If there is a relative little amount of writes compared with reads, it would be possible to create many indexes, some covering the most common queries, and hence logically re-creating of sort, in a more flexible fashion the two (indeed multiple) table setting. The downside of too many covering indices could of course be to occupy too much disk space (not a big issue these days) but also to possibly impede (to some extent) the cache. Also too many indices may put undue burden on write operations...
what is the size of a user record? what is the size of a user_detail record?
what is the typical filtering done by a given query? Do the most common queries return only a few rows, or do they yield several thousand records (or more), most of the time?

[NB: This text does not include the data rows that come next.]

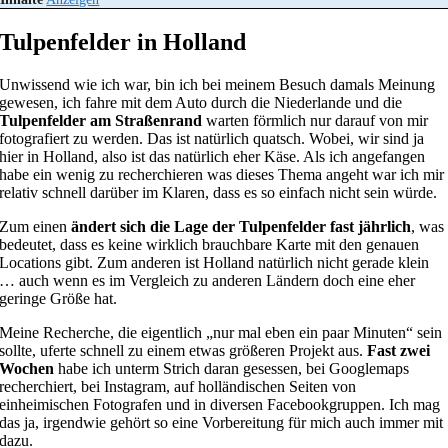
Tulpenfelder in Holland
Unwissend wie ich war, bin ich bei meinem Besuch damals Meinung
gewesen, ich fahre mit dem Auto durch die Niederlande und die
Tulpenfelder am Straßenrand
warten förmlich nur darauf von mir
fotografiert zu werden. Das ist natürlich quatsch. Wobei, wir sind ja
hier in Holland, also ist das natürlich eher Käse. Als ich angefangen
habe ein wenig zu recherchieren was dieses Thema angeht war ich mir
relativ schnell darüber im Klaren, dass es so einfach nicht sein würde.
Zum einen
ändert sich die Lage der Tulpenfelder fast jährlich
, was
bedeutet, dass es keine wirklich brauchbare Karte mit den genauen
Locations gibt. Zum anderen ist Holland natürlich nicht gerade klein
… auch wenn es im Vergleich zu anderen Ländern doch eine eher
geringe Größe hat.
Meine Recherche, die eigentlich „nur mal eben ein paar Minuten“ sein
sollte, uferte schnell zu einem etwas größeren Projekt aus.
Fast zwei
Wochen
habe ich unterm Strich daran gesessen, bei Googlemaps
recherchiert, bei Instagram, auf holländischen Seiten von
einheimischen Fotografen und in diversen Facebookgruppen. Ich mag
das ja, irgendwie gehört so eine Vorbereitung für mich auch immer mit
dazu.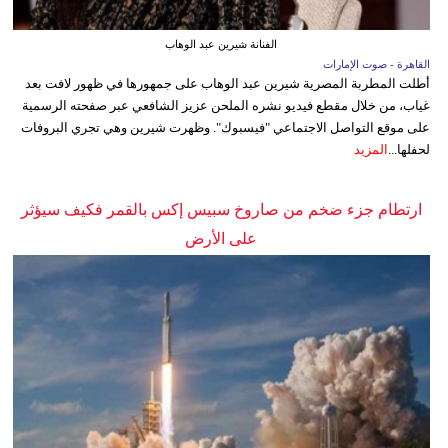
الفنانة شيرين عبد الوهاب
القاهرة - صوت الإمارات
أطلت المطربة المصرية شيرين عبد الوهاب على جمهورها في ظهور لافت بعد
غياب، من خلال مقطع فيديو نشره الملحن عزيز الشافعي عبر صفحته الرسمية
على موقع التواصل الاجتماعي "فيسبوك". وظهرت شيرين وهي تجري البروفات
لحفلها...
المزيد
ارتطام جزء ضخم من صاروخ سبيس إكس بالقمر فكيف سيؤثر
على الأرض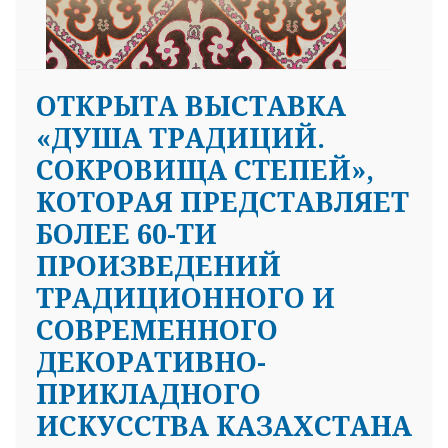
OТКРЫТА ВЫСТАВКА
«ДУША ТРАДИЦИЙ.
СОКРОВИЩА СТЕПЕЙ»,
КОТОРАЯ ПРЕДСТАВЛЯЕТ
БОЛЕЕ 60-ТИ
ПРОИЗВЕДЕНИЙ
ТРАДИЦИОННОГО И
СОВРЕМЕННОГО
ДЕКОРАТИВНО-
ПРИКЛАДНОГО
ИСКУССТВА КАЗАХСТАНА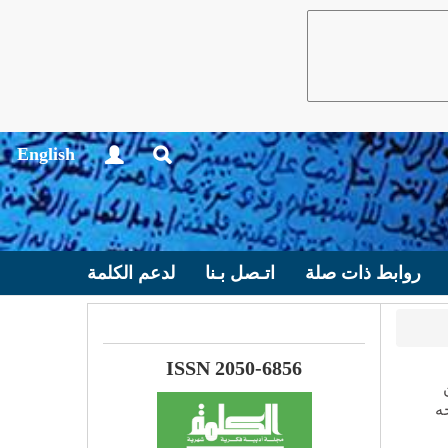
English
روابط ذات صلة
اتـصل بـنا
لدعم الكلمة
ISSN 2050-6856
ه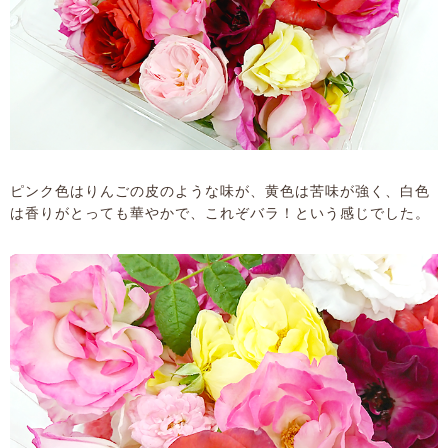
ピンク色はりんごの皮のような味が、黄色は苦味が強く、白色
は香りがとっても華やかで、これぞバラ！という感じでした。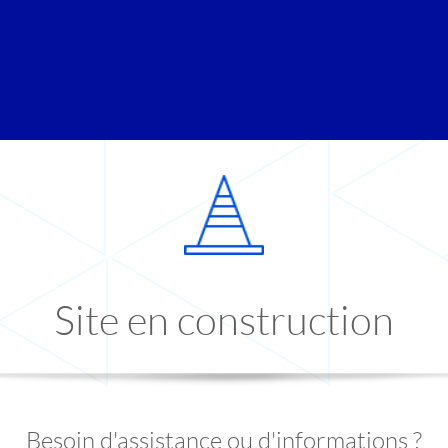
Site en construction
Besoin d'assistance ou d'informations ?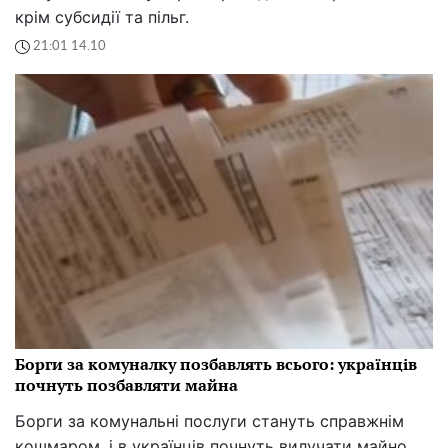
крім субсидії та пільг.
21:01 14.10
Борги за комуналку позбавлять всього: українців
почнуть позбавляти майна
Борги за комунальні послуги стануть справжнім
кошмаром, і в українців почнуть вилучати майно.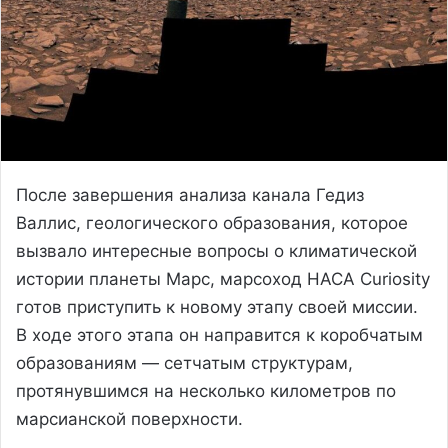
После завершения анализа канала Гедиз
Валлис, геологического образования, которое
вызвало интересные вопросы о климатической
истории планеты Марс, марсоход НАСА Curiosity
готов приступить к новому этапу своей миссии.
В ходе этого этапа он направится к коробчатым
образованиям — сетчатым структурам,
протянувшимся на несколько километров по
марсианской поверхности.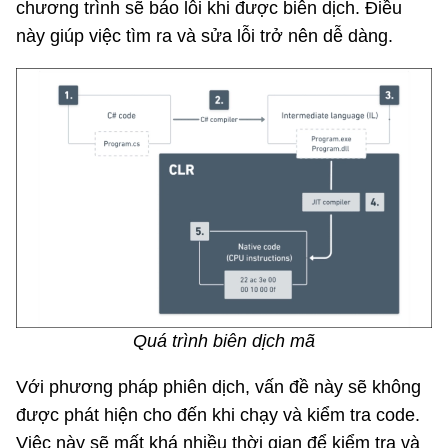
chương trình sẽ báo lỗi khi được biên dịch. Điều
này giúp việc tìm ra và sửa lỗi trở nên dễ dàng.
Quá trình biên dịch mã
Với phương pháp phiên dịch, vấn đề này sẽ không
được phát hiện cho đến khi chạy và kiểm tra code.
Việc này sẽ mất khá nhiều thời gian để kiểm tra và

If any one of the record average size is "unusually" long, say above 400 bytes, a multi-table may be appropriate. After all, an somewhat depending on the type of filtering done by the queries, the JOIN operation are typically very efficiently done by MySQL, and there is therefore little penalty in keeping separate table.
is the cardinality effectively 1:1 or 1:[0,1] ?
If it isn't the case i.e if we have user records with more than one user_details, given the relatively small number or records (2 millions) (Yes, 2M is small, not tiny, but small, in modern DBMS contexts), denormalization would probably be a bad idea. (possible exception with cases where we query several dozens of time per second the same 4 or 5 fields, some from the user table, some from the user_detail table.
Bottom lines:
2 Million records is relatively small ==> favor selecting a schema that is driven by the semantics of the records/sub-records rather than addressing, prematurely, performance concerns. If there are readily effective performance bottlenecks, the issue is probably not caused nor likely to be greatly helped by schema changes.
if 1:1 or 1:[0-1] cardinality, re-uniting the data in a single table is probably a neutral choice, performance wise.
if 1:many cardinality, denormalization ideas are probably premature (again given the "small" database size)
read about SQL optimization, pro-and-cons of indexes of various types, ways of limiting the size of the data, while allowing the same fields/semantics to be recorded.
establish baselines, monitor the performance frequently.
Denormalization will generally use-up more space while affording better query performance.
Be careful though - cache also matters and having more data effectively "shrinks" your cache! This may or may not wipe-out the theoretical performance benefit of merging two tables into one. As always, benchmark with representative data.
Of course, the more denormalized your data model is, the harder it will be to enforce data consistency. Performance does not matter if data is incorrect!
So, the answer to your question is: "it depends" ;)
The current trend is denormalize (i.e. put them in the same table). It usually give better performance, but easier to make inconsistent (programming mistake, that is).
Plan: determine your workload type.
Benchmark: See if the performance gain worth the risk.